→ THE TASK: Every line of the entries with the word "Barcelona" in it should be shown.

→ SUPPLIED RECORDS:
::::::::

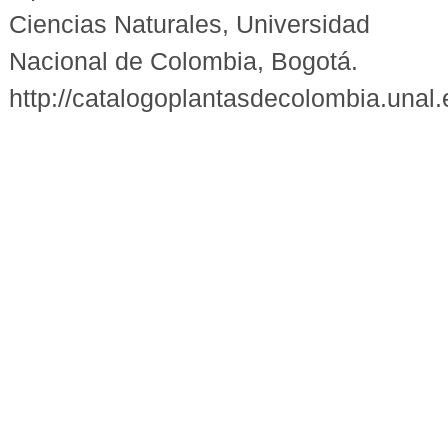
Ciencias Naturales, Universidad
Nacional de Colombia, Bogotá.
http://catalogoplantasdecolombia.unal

::::::::

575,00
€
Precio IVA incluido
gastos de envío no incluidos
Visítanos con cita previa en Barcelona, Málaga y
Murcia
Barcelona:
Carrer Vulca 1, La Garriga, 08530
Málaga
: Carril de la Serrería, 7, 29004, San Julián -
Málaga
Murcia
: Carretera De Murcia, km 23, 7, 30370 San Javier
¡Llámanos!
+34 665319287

::::::::

→ RESULT FOR THIS EXERCISE:
Visítanos con cita previa en Barcelona, Málaga y
Barcelona:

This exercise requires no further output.